#### ASSIGNMENT
Repeat exactly, and only, the lines from the one holding "MTLS technologies available" through the last line of the records below.

[Saved data entries]
########
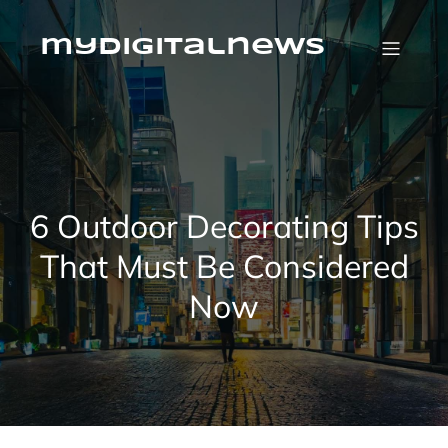
Skip
to
content
mydigitalnews
6 Outdoor Decorating Tips
That Must Be Considered
Now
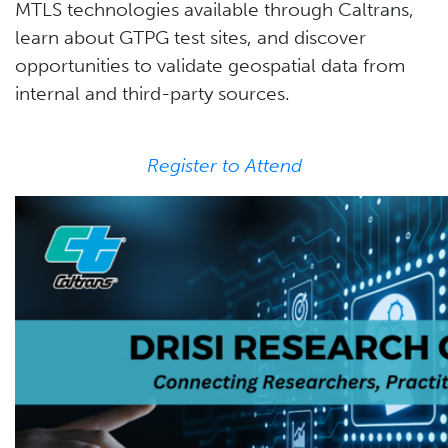
MTLS technologies available through Caltrans,
learn about GTPG test sites, and discover
opportunities to validate geospatial data from
internal and third-party sources.
Register to Attend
########
#### EXERCISE RESPONSE
MTLS technologies available through Caltrans,
learn about GTPG test sites, and discover
opportunities to validate geospatial data from
internal and third-party sources.
Register to Attend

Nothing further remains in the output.